The Italy Literary Language Part II

By | February 14, 2022

Italy, along with Romania, is part of the great eastern group of romance countries, where the plural of nouns and adjectives is given by the nominative and not (as in French, Spanish, Portuguese, Sardinian, Ladin) by the form of accusative (e.g.,  muri , fr.  murs , etc .;  good , sp.  buenos , fr.  bons , etc.). Since, as we have already said, the final -s  fell in the Eastern neo-Latin languages ​​(and therefore in the Italian dialects), it was natural that, in order to differentiate the plural from the singular (to distinguish, that is, a  lat.  Rosa rosa  [ m ] from  rosa [ s], a  bonu [ m ]  bono [ m ] from  bono [ s ], to use the nominative ( rosae ,  boni , etc.). For the inflectional form of the singular, however, the case that ended up triumphing over the others was generally the accusative.

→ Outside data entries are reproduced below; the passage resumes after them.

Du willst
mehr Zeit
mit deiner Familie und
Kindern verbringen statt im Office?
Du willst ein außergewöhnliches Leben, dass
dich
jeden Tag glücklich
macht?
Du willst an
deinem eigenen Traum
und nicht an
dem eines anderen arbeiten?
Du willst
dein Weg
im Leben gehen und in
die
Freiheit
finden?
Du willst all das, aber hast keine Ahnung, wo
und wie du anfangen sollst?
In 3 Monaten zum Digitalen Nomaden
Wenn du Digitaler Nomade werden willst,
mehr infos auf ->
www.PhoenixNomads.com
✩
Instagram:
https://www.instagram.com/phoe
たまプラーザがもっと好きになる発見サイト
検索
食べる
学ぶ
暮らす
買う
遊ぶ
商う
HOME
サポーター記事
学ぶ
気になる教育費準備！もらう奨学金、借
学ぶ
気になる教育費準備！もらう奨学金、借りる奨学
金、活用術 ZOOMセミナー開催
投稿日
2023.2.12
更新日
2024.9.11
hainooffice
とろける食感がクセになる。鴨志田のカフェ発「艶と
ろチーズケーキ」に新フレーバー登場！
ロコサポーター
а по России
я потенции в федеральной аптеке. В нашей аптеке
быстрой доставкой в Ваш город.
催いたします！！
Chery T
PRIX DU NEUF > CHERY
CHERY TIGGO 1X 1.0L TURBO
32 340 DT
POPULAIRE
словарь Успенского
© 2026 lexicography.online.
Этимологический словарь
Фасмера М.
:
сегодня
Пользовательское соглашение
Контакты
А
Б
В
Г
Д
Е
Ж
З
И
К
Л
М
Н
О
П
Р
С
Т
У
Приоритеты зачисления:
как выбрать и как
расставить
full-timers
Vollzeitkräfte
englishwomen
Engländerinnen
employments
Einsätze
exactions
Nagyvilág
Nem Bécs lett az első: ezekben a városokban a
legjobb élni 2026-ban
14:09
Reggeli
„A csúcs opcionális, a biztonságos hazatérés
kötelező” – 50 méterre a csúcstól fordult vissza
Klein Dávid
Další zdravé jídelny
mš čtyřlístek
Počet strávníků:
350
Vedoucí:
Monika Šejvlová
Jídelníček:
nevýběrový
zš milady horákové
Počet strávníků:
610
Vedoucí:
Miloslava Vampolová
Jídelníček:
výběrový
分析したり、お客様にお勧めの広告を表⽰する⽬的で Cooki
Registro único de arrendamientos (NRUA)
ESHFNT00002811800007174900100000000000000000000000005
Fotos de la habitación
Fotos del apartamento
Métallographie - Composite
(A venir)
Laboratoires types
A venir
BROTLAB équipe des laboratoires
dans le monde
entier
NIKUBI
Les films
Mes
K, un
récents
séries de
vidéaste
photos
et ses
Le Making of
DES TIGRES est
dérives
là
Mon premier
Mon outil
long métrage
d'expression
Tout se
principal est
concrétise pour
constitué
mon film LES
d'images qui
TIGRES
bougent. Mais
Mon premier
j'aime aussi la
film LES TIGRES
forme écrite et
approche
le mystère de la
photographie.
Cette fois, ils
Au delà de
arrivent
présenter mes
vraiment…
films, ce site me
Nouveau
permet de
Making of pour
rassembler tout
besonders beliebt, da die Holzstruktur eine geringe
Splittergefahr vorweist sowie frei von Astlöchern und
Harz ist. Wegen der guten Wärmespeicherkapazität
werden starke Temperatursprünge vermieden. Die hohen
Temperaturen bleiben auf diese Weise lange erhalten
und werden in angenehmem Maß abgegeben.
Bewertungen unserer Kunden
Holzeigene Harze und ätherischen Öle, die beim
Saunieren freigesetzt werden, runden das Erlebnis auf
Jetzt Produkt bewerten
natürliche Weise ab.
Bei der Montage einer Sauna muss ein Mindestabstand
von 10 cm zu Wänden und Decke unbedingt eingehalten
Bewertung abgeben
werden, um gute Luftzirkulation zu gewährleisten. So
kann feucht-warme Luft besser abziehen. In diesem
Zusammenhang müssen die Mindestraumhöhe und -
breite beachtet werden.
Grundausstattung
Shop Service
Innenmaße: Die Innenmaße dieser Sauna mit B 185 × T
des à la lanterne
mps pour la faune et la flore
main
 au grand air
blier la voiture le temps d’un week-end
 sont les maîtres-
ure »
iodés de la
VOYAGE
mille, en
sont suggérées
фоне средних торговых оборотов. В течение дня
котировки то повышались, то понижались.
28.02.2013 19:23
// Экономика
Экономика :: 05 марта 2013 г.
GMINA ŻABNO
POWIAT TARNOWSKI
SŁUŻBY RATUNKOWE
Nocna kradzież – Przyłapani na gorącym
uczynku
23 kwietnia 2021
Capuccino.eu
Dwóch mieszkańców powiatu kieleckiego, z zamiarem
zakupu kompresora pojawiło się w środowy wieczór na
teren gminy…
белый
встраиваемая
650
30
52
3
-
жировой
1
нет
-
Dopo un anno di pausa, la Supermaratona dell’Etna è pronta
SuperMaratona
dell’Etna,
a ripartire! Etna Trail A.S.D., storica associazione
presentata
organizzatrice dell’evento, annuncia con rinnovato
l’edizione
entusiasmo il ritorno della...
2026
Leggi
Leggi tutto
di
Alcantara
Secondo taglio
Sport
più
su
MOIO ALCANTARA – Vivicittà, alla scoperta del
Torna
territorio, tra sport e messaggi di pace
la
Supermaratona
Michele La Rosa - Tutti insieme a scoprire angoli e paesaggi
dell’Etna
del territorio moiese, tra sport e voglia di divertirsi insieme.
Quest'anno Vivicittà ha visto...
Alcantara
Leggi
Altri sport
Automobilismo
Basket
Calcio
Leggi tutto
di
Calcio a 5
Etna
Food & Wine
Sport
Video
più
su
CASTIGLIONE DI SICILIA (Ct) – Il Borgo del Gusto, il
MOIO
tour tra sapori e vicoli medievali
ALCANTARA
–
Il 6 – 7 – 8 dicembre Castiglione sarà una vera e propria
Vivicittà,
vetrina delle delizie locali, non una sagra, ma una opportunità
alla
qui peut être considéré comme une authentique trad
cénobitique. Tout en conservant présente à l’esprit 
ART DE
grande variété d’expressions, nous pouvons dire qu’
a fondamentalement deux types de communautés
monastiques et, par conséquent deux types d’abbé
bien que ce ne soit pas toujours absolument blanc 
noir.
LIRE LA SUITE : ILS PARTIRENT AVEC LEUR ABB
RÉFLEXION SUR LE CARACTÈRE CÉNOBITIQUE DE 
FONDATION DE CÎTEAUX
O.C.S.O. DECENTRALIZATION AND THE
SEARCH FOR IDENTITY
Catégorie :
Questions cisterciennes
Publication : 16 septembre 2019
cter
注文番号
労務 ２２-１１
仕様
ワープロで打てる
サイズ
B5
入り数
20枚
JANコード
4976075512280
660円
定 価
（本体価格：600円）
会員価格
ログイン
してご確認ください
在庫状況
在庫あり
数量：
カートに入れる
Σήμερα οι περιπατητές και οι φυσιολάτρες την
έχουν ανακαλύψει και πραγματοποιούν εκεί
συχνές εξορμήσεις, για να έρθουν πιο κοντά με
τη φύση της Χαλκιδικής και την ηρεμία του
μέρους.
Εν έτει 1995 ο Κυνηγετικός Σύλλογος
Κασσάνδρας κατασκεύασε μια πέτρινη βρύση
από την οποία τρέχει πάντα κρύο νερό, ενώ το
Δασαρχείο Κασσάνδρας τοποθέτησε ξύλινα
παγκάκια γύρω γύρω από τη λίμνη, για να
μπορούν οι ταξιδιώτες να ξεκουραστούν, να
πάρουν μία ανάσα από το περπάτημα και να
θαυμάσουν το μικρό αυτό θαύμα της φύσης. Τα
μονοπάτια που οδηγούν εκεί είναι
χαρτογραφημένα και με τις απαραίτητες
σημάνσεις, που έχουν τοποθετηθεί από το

According to remzfamily, the demonstration that the form of the singular continues in the Latin accusative can be given starting from the central-southern metaphonical conditions. Here, as we have seen, the – ŭ  of the accusative has had an influence on the tonic vowel so that in some places the ê  and the ó ??? they have diphthongs ( ie ,  uo ) and in others they are closed ( é ???,  ọ ??? ) and the é ??? and ọ  were reduced to i  and u , except for later developments in Abruzzo and northern Puglia. If we have a masc. good  next to the femm. good, if we have, p. eg, a  mié ??? r ə k ə “doctor” in Arpino next to a  “honey” apple  , the reason lies in having had this in the final – ŭ . If we had had another vowel, an  o , an ‘ a , an  e  (e.g.  Lat.bono , i.e. an abl. Or a dat.), The metaphonesis would not have been able to manifest itself and the diphthong would not be could arise. The same is said for cases like  sikk ə “dry”, next to the femm. s ẹ kka  “dry”, where the i  is always determined by the – u. These central-southern conditions are reflected in the Ladin, where we have, for example, a masc. gries  (from  gruos ) “big”, next to the fem. large  and plur. gros  (Latin  grossos ). In Tuscan there was no metaphonesis, but this is not a good reason to exclude Tuscan from the historical process of the other dialects. It is legitimate to broaden the results of the considerations made on central-southern dialects and to conclude also for the Tuscan, that is, for the literary language, that the inflectional form of the singular is based on the Latin accusative.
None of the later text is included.